Try it:
Beneath this line are entries. Copy the range from the line with "Ruta: 2 noches (ampliables) en Atenas" to the line with "Půjčka na účet bez registru", ends included, exactly; leave pictures out.

• • • • • • •

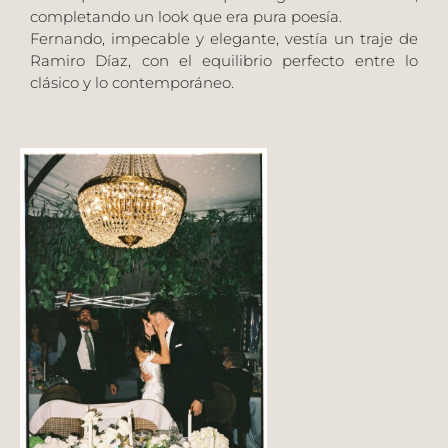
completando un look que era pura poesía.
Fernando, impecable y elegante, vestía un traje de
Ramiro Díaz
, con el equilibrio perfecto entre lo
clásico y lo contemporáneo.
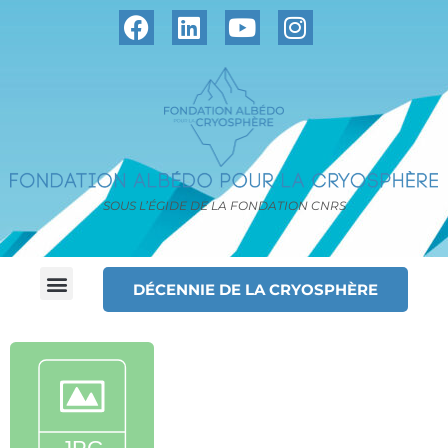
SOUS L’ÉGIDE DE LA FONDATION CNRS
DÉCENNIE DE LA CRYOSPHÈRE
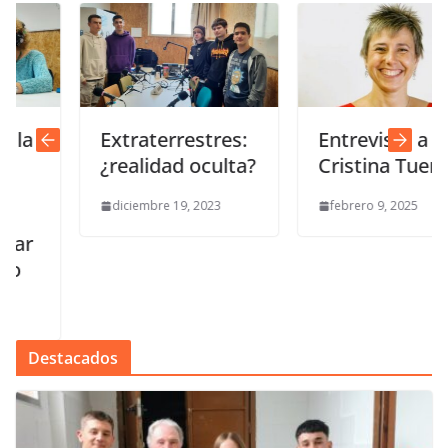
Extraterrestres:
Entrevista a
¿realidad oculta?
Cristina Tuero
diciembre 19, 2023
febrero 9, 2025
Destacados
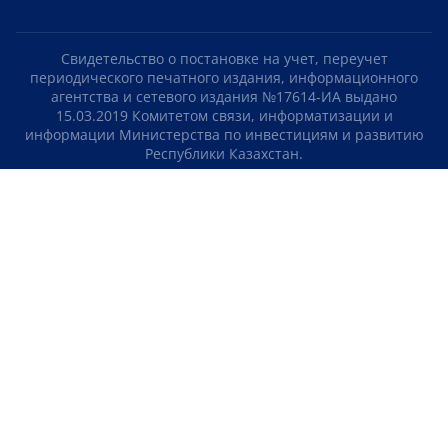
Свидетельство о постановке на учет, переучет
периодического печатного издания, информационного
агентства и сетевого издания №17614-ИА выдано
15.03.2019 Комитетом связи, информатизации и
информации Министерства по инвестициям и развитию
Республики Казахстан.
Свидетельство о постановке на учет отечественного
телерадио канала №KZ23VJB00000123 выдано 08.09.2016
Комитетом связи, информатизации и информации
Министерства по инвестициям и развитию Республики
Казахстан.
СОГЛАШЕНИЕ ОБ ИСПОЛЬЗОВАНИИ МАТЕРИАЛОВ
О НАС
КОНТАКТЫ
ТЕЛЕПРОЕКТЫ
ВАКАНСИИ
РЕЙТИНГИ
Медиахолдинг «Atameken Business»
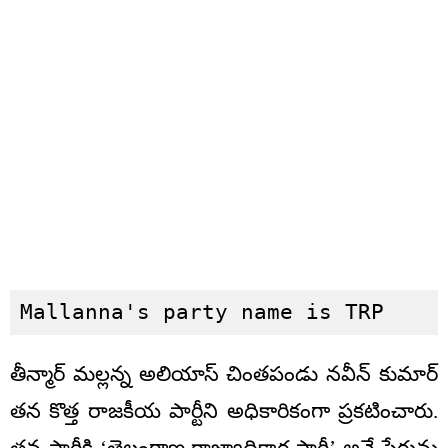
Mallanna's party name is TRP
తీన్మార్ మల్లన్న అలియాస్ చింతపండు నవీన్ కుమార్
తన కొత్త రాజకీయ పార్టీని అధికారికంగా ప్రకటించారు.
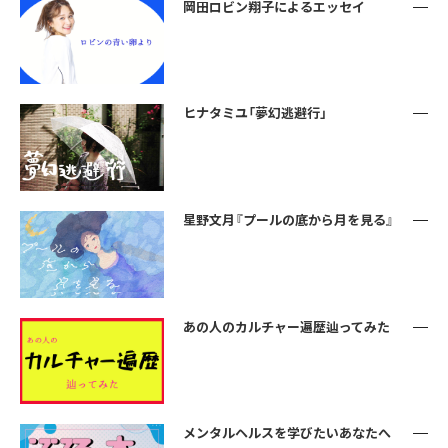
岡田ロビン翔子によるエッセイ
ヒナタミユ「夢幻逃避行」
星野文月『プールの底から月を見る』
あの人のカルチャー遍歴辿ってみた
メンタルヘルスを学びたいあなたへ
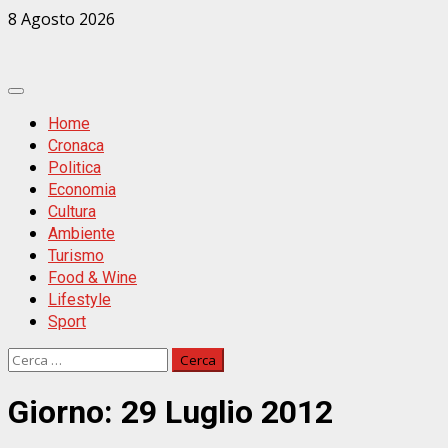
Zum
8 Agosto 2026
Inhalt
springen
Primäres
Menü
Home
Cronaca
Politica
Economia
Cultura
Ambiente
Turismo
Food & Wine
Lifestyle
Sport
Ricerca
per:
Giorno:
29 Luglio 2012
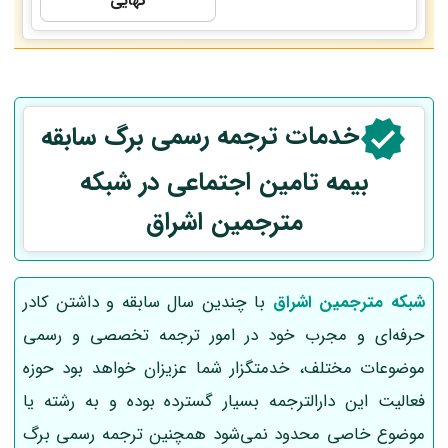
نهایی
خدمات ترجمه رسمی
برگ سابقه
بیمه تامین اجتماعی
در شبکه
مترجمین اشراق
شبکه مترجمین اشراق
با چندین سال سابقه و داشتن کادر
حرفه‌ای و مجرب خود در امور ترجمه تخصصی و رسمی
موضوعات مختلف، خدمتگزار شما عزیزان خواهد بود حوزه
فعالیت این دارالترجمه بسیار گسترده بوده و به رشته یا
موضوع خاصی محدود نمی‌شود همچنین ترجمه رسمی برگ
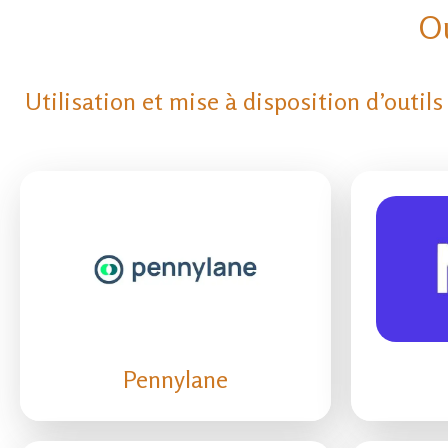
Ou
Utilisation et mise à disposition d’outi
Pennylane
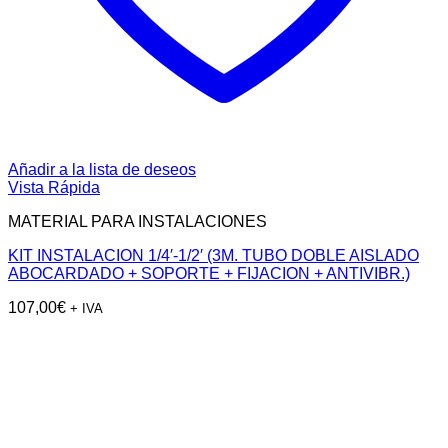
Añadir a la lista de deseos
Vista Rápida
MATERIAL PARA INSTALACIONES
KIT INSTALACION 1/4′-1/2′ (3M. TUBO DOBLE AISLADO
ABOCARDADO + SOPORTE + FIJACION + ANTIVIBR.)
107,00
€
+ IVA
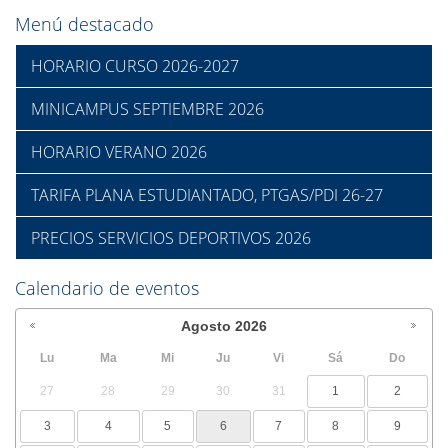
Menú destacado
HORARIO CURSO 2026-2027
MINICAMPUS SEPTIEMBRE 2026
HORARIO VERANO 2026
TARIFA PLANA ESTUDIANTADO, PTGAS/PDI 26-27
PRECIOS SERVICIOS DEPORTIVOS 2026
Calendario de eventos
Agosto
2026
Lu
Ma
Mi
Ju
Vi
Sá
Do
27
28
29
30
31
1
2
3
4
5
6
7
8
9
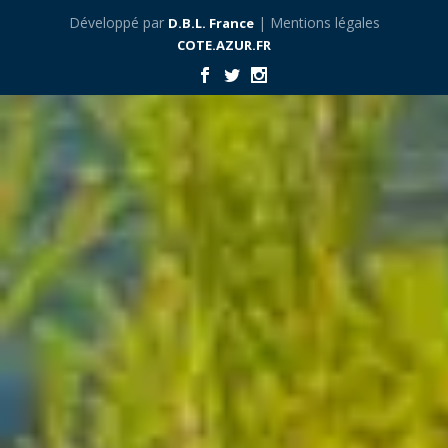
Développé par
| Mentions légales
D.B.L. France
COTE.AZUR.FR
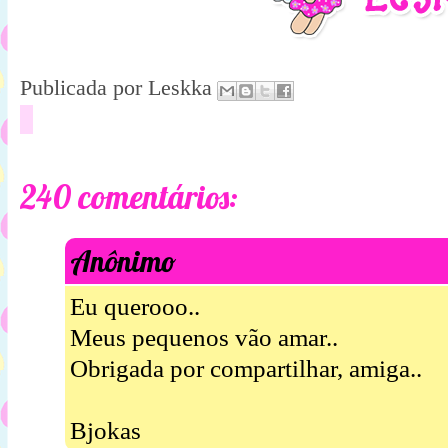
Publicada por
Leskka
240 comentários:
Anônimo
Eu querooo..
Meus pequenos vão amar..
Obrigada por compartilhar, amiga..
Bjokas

• • • • • • •

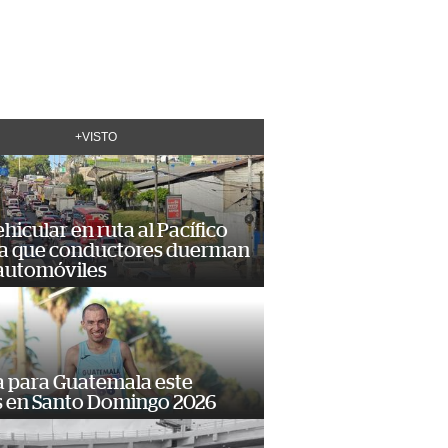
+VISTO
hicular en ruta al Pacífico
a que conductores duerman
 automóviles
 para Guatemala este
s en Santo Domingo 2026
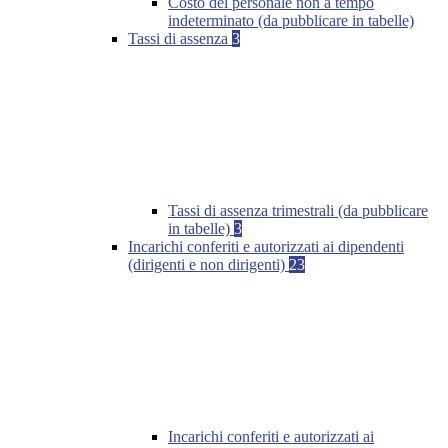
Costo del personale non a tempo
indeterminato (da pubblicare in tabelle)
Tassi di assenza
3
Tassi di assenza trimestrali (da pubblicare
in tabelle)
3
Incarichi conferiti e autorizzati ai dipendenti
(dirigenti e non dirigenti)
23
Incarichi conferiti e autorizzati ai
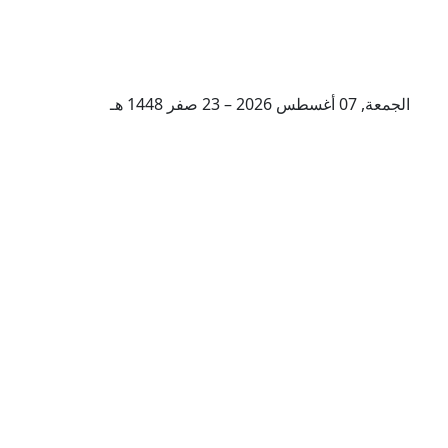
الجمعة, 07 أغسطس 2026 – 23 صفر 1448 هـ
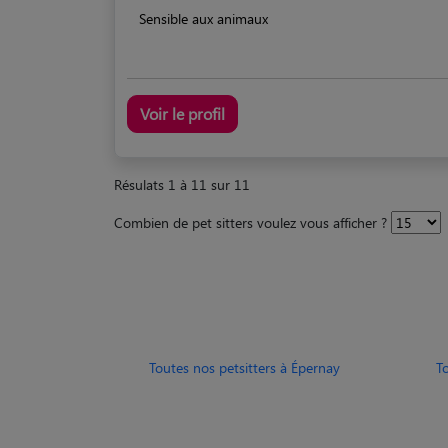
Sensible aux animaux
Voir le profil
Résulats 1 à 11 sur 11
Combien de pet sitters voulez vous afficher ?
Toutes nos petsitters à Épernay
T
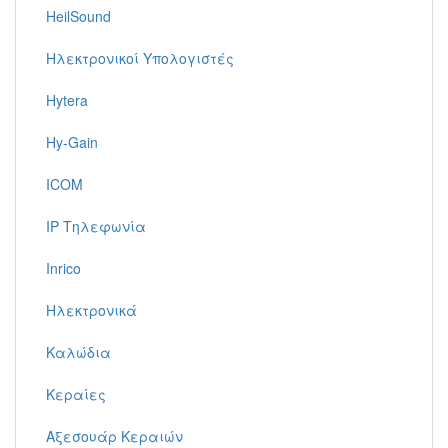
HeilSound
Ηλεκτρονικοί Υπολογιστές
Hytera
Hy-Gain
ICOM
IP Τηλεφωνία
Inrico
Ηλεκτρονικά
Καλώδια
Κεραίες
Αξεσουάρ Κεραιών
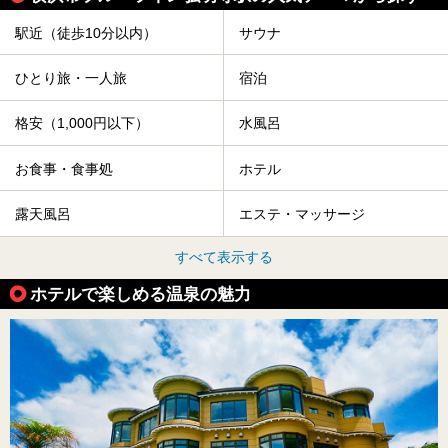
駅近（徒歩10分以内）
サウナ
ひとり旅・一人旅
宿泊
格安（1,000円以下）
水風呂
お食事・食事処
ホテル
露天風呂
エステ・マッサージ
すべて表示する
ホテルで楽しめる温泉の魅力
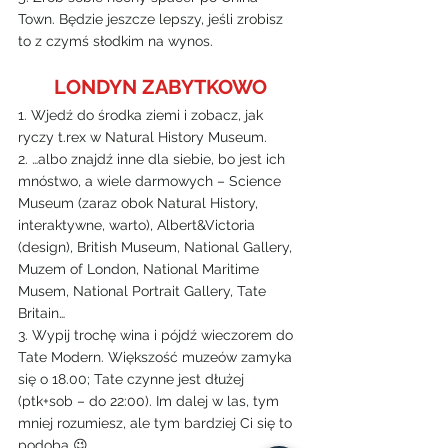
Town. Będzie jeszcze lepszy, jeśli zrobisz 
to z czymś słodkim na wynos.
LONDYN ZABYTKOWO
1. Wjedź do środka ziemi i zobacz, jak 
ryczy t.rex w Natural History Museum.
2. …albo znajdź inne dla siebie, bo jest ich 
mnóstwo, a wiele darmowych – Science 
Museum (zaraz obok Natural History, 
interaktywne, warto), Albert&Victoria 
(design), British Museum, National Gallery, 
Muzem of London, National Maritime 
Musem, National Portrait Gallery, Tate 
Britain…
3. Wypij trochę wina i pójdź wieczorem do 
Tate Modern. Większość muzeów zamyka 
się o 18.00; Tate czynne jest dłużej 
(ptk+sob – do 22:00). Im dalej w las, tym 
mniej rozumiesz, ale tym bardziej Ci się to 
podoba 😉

• • • • • • •

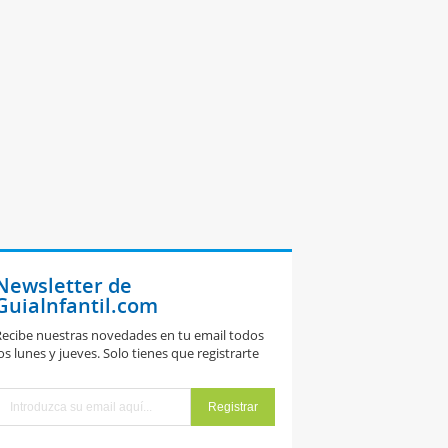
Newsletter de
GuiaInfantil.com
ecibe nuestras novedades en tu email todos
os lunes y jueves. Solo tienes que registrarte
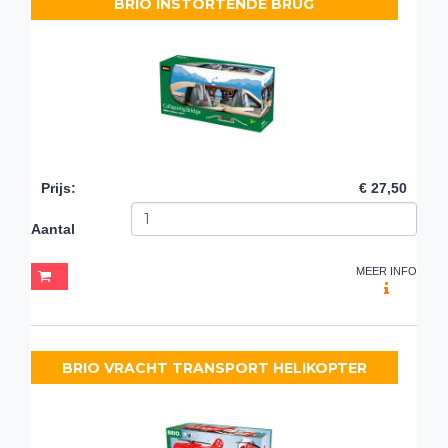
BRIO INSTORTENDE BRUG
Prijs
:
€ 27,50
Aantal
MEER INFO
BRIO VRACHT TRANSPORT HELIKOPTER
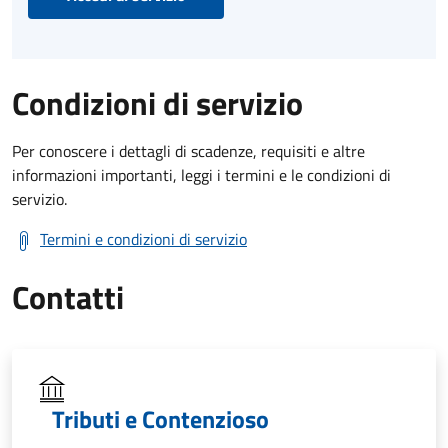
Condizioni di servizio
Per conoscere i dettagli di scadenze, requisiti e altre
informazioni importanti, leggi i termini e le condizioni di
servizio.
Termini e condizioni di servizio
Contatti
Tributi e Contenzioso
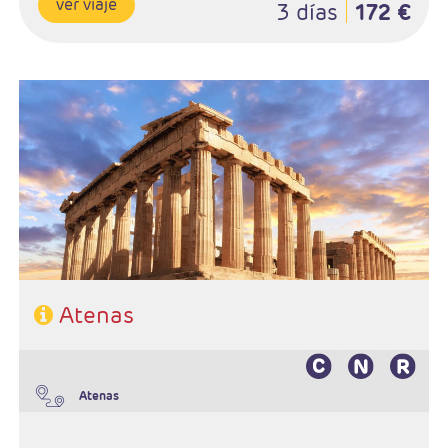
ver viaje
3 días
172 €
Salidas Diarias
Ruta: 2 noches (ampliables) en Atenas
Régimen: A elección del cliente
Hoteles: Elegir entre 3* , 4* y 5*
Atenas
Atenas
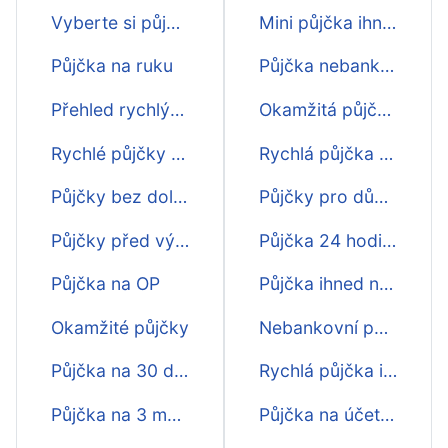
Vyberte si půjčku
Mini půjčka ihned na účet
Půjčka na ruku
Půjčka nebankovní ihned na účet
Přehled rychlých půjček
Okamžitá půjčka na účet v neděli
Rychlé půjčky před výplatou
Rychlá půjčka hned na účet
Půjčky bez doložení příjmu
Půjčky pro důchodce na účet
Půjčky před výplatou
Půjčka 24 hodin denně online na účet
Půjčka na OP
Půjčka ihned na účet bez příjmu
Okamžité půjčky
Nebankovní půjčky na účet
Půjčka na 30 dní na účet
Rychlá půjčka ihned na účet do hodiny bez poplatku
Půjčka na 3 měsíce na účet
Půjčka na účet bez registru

• • • • • • •

Answer section:
Ruta: 2 noches (ampliables) en Atenas
Régimen: A elección del cliente
Hoteles: Elegir entre 3* , 4* y 5*
Atenas
Atenas
Vyberte si půjčku
Mini půjčka ihned na účet
Půjčka na ruku
Půjčka nebankovní ihned na účet
Přehled rychlých půjček
Okamžitá půjčka na účet v neděli
Rychlé půjčky před výplatou
Rychlá půjčka hned na účet
Půjčky bez doložení příjmu
Půjčky pro důchodce na účet
Půjčky před výplatou
Půjčka 24 hodin denně online na účet
Půjčka na OP
Půjčka ihned na účet bez příjmu
Okamžité půjčky
Nebankovní půjčky na účet
Půjčka na 30 dní na účet
Rychlá půjčka ihned na účet do hodiny bez poplatku
Půjčka na 3 měsíce na účet
Půjčka na účet bez registru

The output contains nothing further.